After the war, the cathedral remained a burnt-out shell and Kneiphof was made into a park with no other buildings. Before the war, Kneiphof had many buildings. One of the buildings was the first Albertina University building, where Immanuel Kant taught, which was situated next to the east side of the cathedral. New construction nearby includes the House of Soviets.

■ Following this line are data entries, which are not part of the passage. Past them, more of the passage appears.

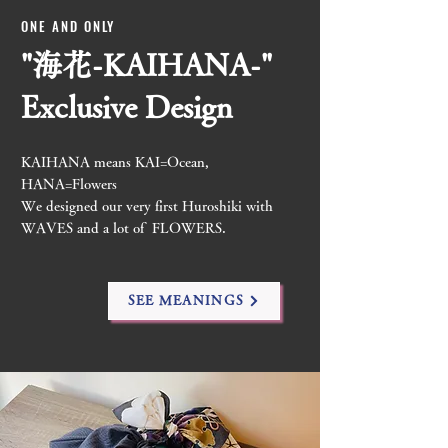
ONE AND ONLY
"海花-KAIHANA-"
​Exclusive Design
KAIHANA means KAI=Ocean,
HANA=Flowers
We designed our very first Huroshiki with
WAVES and a lot of FLOWERS.
SEE MEANINGS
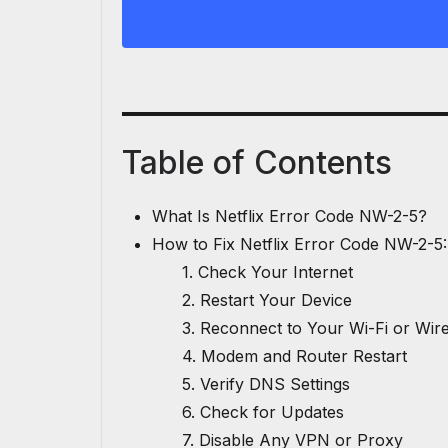
Table of Contents
What Is Netflix Error Code NW-2-5?
How to Fix Netflix Error Code NW-2-5:
1. Check Your Internet
2. Restart Your Device
3. Reconnect to Your Wi-Fi or Wi
4. Modem and Router Restart
5. Verify DNS Settings
6. Check for Updates
7. Disable Any VPN or Proxy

Shortly after Kaliningrad was opened to foreigners in the early 1990s after the fall of the Soviet Union, work began to reconstruct the cathedral. In 1994, a new spire was put in place using a helicopter. In 1995, a new clock was put in place. The clock has four bells (1,180 kg, 700 kg, 500 kg & 200 kg), all cast in 1995. The clock chimes every quarter of an hour. On the hour, the clock chimes by playing the first notes of Ludwig van Beethoven's Symphony No. 5, followed by monotonic chiming to indicate the hour. Between 1996 and 1998, work was done to construct the roof. Work was also done to put in stained glass windows.

One problem during the reconstruction was the subsidence of the cathedral which had happened over time. Even during German times, the subsidence had been evident.

In 2002, the architectural image of the cathedral was registered with the Ministry of Culture as a trademark. As a result, the State Institution “Cathedral” is entitled to receive 0.5% of revenue generated from commercial activities involving the use of the cathedral’s image, such as the sale of postcards and other goods bearing its depiction, including, for example, “Sobornye” cigarettes and “Vostochnoprusskaya” vodka. According to the director of the State Institution “Cathedral”, the funds obtained in this way are intended for the restoration of the cathedral.

In 2007–2008, a marble epitaph of 17th-century Polish princely magnate Bogusław Radziwiłł and his wife Anna Maria was renovated with funds from the Polish Ministry of Culture and National Heritage.

Today, the cathedral has two chapels—one Lutheran, the other Russian Orthodox—as well as a museum. The cathedral is also used for concerts.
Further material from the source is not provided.